Alzheimer’s disease (AD) is characterized by the accumulation in the brain of intraneuronal aggregates of abnormally and hyperphosphorylated tau proteins and of extracellular deposits of amyloid-β surrounded by dystrophic neurites. Numerous experimental models have shown that tau pathology develops in the brain after intracerebral injection of brain homogenates or pathological tau [paired helical filaments (PHF)-tau)] from AD brains. Further investigations are however necessary to identify or exclude potential extracerebral routes of tau pathology transmission, e.g., through the intravascular route. In this study, we have analyzed the effect of intravenous injection of PHF-tau proteins from AD brains on the formation of tau and amyloid pathologies in the brain of wild-type (WT) mice and of 5XFAD mice (an amyloid model). We observed that 5XFAD mice with a disrupted blood–brain barrier showed increased plaque-associated astrogliosis, microgliosis, and increased deposits of Aβ40 and Aβ42 after intravenous injection of PHF-tau proteins. In addition, an increased phosphotau immunoreactivity was observed in plaque-associated dystrophic neurites. These results suggest that blood products contaminated by PHF-tau proteins could potentially induce an exacerbation of neuroinflammation and AD pathologies.

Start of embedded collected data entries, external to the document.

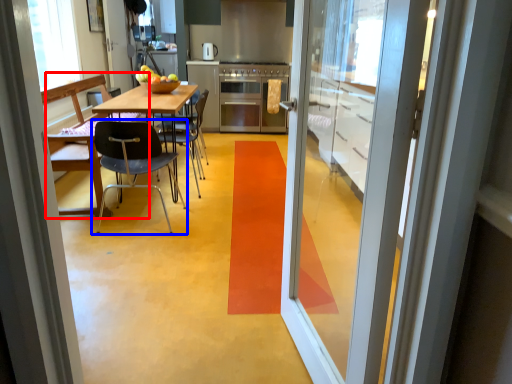 Question: Which of the following is the farthest to the observer, chair (highlighted by a red box) or chair (highlighted by a blue box)?

Choices:
 (A) chair
 (B) chair

Answer: (A) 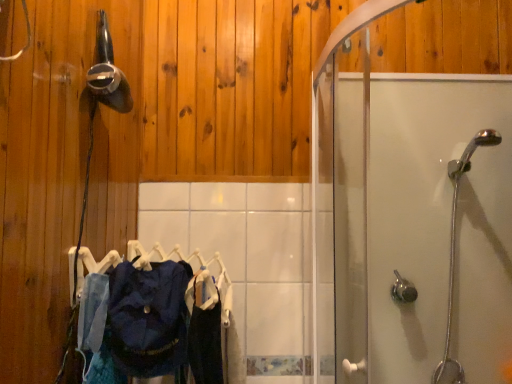 Question: Is chrome metallic showerhead at right, which is counted as the first shower, starting from the right, positioned far away from metallic silver hairdryer at upper left, the third shower ordered from the bottom?

Choices:
 (A) no
 (B) yes

Answer: (B)

Question: Is chrome metallic showerhead at right, placed as the 2th shower when sorted from top to bottom, completely or partially outside of metallic silver hairdryer at upper left, the 1th shower positioned from the left?

Choices:
 (A) yes
 (B) no

Answer: (A)

Question: Is chrome metallic showerhead at right, placed as the 2th shower when sorted from top to bottom, oriented away from metallic silver hairdryer at upper left, the third shower ordered from the bottom?

Choices:
 (A) yes
 (B) no

Answer: (B)

Question: From a real-world perspective, is chrome metallic showerhead at right, which is counted as the first shower, starting from the right, over metallic silver hairdryer at upper left, the third shower viewed from the right?

Choices:
 (A) yes
 (B) no

Answer: (B)

Question: Is chrome metallic showerhead at right, which ranks as the 3th shower in left-to-right order, to the right of metallic silver hairdryer at upper left, which is counted as the 1th shower, starting from the top, from the viewer's perspective?

Choices:
 (A) no
 (B) yes

Answer: (B)

Question: Considering the positions of satin nickel shower handle at lower right, the third shower positioned from the top, and transparent glass shower door at right in the image, is satin nickel shower handle at lower right, the third shower positioned from the top, taller or shorter than transparent glass shower door at right?

Choices:
 (A) short
 (B) tall

Answer: (A)

Question: From a real-world perspective, relative to transparent glass shower door at right, is satin nickel shower handle at lower right, which is the 2th shower from right to left, vertically above or below?

Choices:
 (A) above
 (B) below

Answer: (B)

Question: Is satin nickel shower handle at lower right, the third shower positioned from the top, bigger or smaller than transparent glass shower door at right?

Choices:
 (A) small
 (B) big

Answer: (A)

Question: Choose the correct answer: Is satin nickel shower handle at lower right, the third shower positioned from the top, inside transparent glass shower door at right or outside it?

Choices:
 (A) inside
 (B) outside

Answer: (A)

Question: Choose the correct answer: Is dark blue fabric at center, the first clothing in the left-to-right sequence, inside chrome metallic showerhead at right, which is counted as the second shower, starting from the bottom, or outside it?

Choices:
 (A) outside
 (B) inside

Answer: (A)

Question: Considering the positions of point (157, 359) and point (456, 165), is point (157, 359) closer or farther from the camera than point (456, 165)?

Choices:
 (A) closer
 (B) farther

Answer: (A)

Question: Would you say dark blue fabric at center, which is counted as the second clothing, starting from the right, is to the left or to the right of chrome metallic showerhead at right, which is counted as the second shower, starting from the bottom, in the picture?

Choices:
 (A) left
 (B) right

Answer: (A)

Question: From the image's perspective, is dark blue fabric at center, which is counted as the second clothing, starting from the right, above or below chrome metallic showerhead at right, placed as the 2th shower when sorted from top to bottom?

Choices:
 (A) above
 (B) below

Answer: (B)

Question: From the image's perspective, relative to dark blue fabric at center, the second clothing when ordered from left to right, is satin nickel shower handle at lower right, which is the 2th shower from right to left, above or below?

Choices:
 (A) above
 (B) below

Answer: (A)

Question: Based on their sizes in the image, would you say satin nickel shower handle at lower right, which is the 2th shower from right to left, is bigger or smaller than dark blue fabric at center, acting as the 1th clothing starting from the right?

Choices:
 (A) small
 (B) big

Answer: (A) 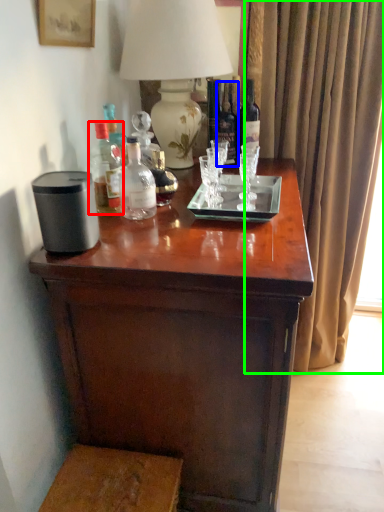 Question: Considering the real-world distances, which object is closest to bottle (highlighted by a red box)? bottle (highlighted by a blue box) or curtain (highlighted by a green box).

Choices:
 (A) bottle
 (B) curtain

Answer: (A) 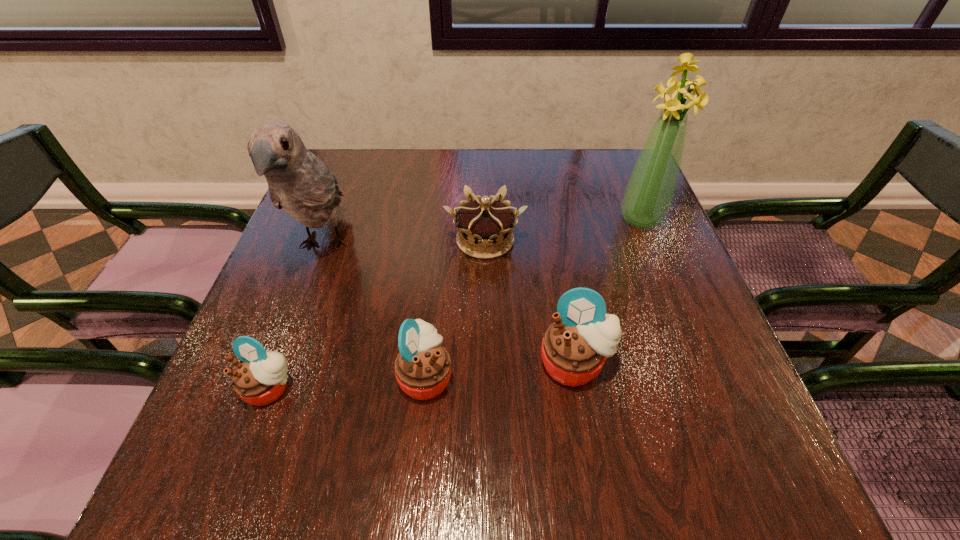 At what (x,y) coordinates should I click in order to perform the action: click on vacant space at the far left corner of the desktop. Please return your answer as a coordinate pair (x, y). This screenshot has height=540, width=960. Looking at the image, I should click on (339, 175).

This screenshot has width=960, height=540. I want to click on blank space at the near right corner of the desktop, so click(651, 399).

You are a GUI agent. You are given a task and a screenshot of the screen. Output one action in this format:
    pyautogui.click(x=<x>, y=<y>)
    Task: Click on the unoccupied area between the bouquet and the crown
    The width and height of the screenshot is (960, 540).
    Given the screenshot: What is the action you would take?
    pyautogui.click(x=563, y=230)

The image size is (960, 540). Find the location of `free space between the second muffin from left to right and the leftmost muffin`. free space between the second muffin from left to right and the leftmost muffin is located at coordinates (x=348, y=382).

Where is `unoccupied area between the crown and the bouquet`? unoccupied area between the crown and the bouquet is located at coordinates (563, 230).

I want to click on empty space between the parrot and the second object from right to left, so click(449, 305).

The width and height of the screenshot is (960, 540). I want to click on vacant area that lies between the second muffin from right to left and the leftmost muffin, so click(x=348, y=382).

Locate an element on the screen. Image resolution: width=960 pixels, height=540 pixels. free space between the fifth object from left to right and the parrot is located at coordinates (449, 305).

The image size is (960, 540). I want to click on free space between the parrot and the leftmost muffin, so click(x=297, y=317).

Image resolution: width=960 pixels, height=540 pixels. I want to click on free area in between the second shortest muffin and the second tallest object, so click(x=374, y=310). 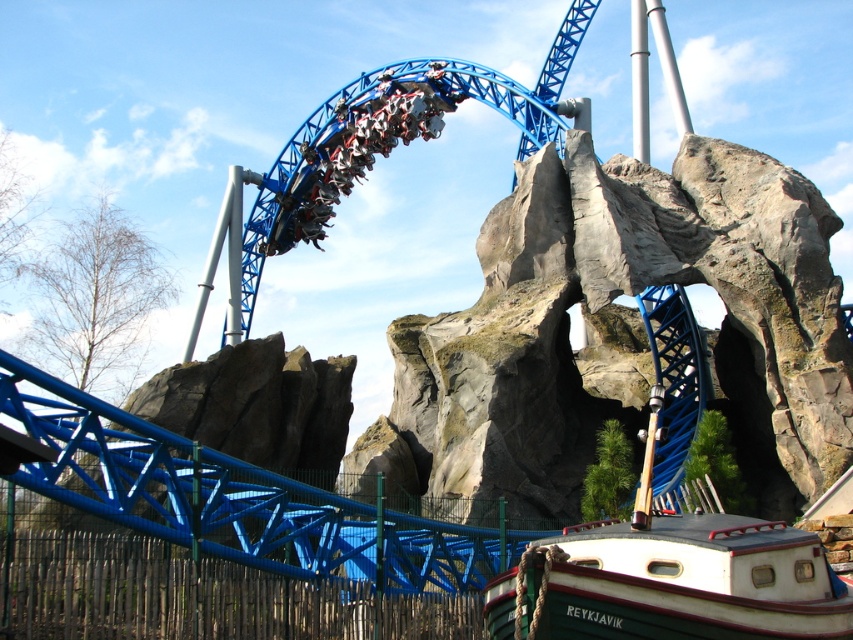 Question: Considering the relative positions of white matte boat at lower right and shiny blue roller coaster at upper center in the image provided, where is white matte boat at lower right located with respect to shiny blue roller coaster at upper center?

Choices:
 (A) left
 (B) right

Answer: (B)

Question: Is white matte boat at lower right closer to the viewer compared to shiny blue roller coaster at upper center?

Choices:
 (A) yes
 (B) no

Answer: (A)

Question: Estimate the real-world distances between objects in this image. Which object is farther from the rough stone rock at center?

Choices:
 (A) white matte boat at lower right
 (B) shiny blue roller coaster at upper center

Answer: (B)

Question: Which point is closer to the camera?

Choices:
 (A) (613, 605)
 (B) (381, 104)
 (C) (729, 188)

Answer: (A)

Question: Is rough stone rock at center thinner than white matte boat at lower right?

Choices:
 (A) no
 (B) yes

Answer: (A)

Question: Which point is closer to the camera?

Choices:
 (A) (817, 234)
 (B) (735, 620)

Answer: (B) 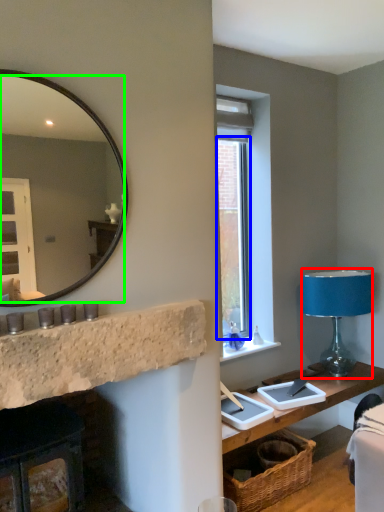 Question: Which object is positioned farthest from table lamp (highlighted by a red box)? Select from window (highlighted by a blue box) and mirror (highlighted by a green box).

Choices:
 (A) window
 (B) mirror

Answer: (B) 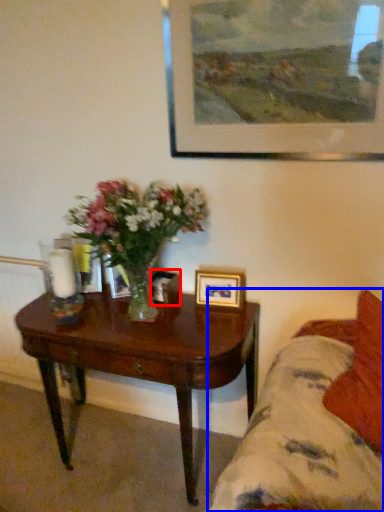 Question: Which object is closer to the camera taking this photo, picture frame (highlighted by a red box) or studio couch (highlighted by a blue box)?

Choices:
 (A) picture frame
 (B) studio couch

Answer: (B) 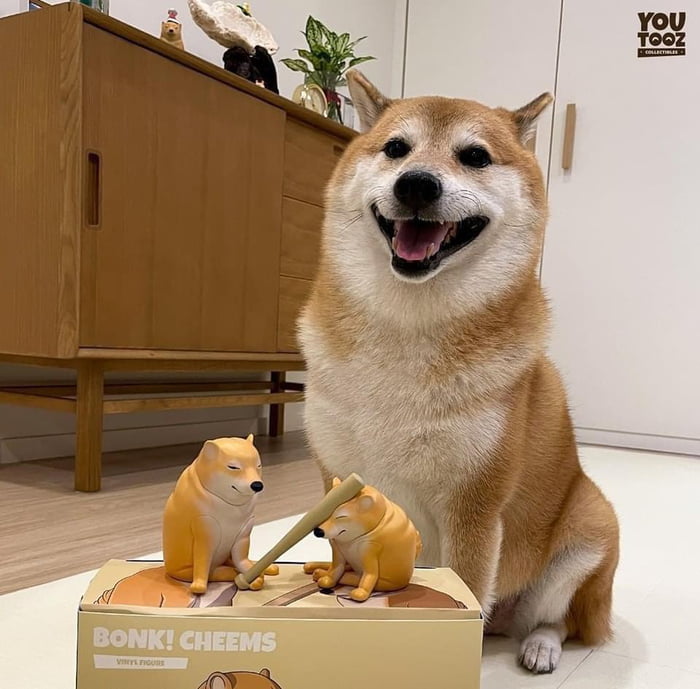 You are a GUI agent. You are given a task and a screenshot of the screen. Output one action in this format:
    pyautogui.click(x=<x>, y=<y>)
    Task: Click on the brown cabinet
    The width and height of the screenshot is (700, 689).
    Given the screenshot: What is the action you would take?
    pyautogui.click(x=194, y=233), pyautogui.click(x=55, y=218), pyautogui.click(x=290, y=249), pyautogui.click(x=297, y=171) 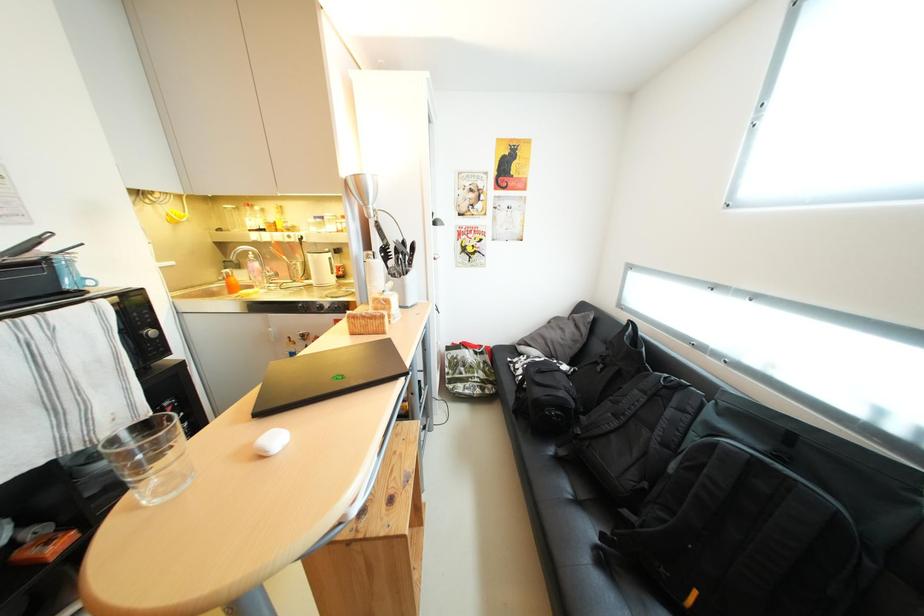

阿尔茨海默氏病（AD）的特征是异常磷酸化和过磷酸化的tau蛋白在神经元内聚集在大脑中的聚集，以及被营养不良的神经突包围的β-淀粉样蛋白的细胞外沉积。许多实验模型表明，在脑内注射AD大脑的脑匀浆或病理性tau（成对的螺旋丝（PHF）-tau）后，tau病理在大脑中发展。但是，需要进一步的研究来确定或排除tau病理传播的潜在脑外途径，例如通过血管内途径。在这项研究中，我们分析了从AD脑中静脉注射PHF-tau蛋白对野生型（WT）小鼠和5XFAD小鼠（淀粉样蛋白模型）的脑中tau和淀粉样蛋白病理形成的影响。我们观察到，血脑屏障破坏的5XFAD小鼠静脉注射PHF-tau蛋白后，斑块相关性星形胶质增生，微胶质增生和Aβ40和Aβ42的沉积增加。另外，在斑块相关的营养不良性神经突中观察到磷酸化的免疫反应性增加。这些结果表明，受PHF-tau蛋白污染的血液制品可能会导致神经炎症和AD病理加剧。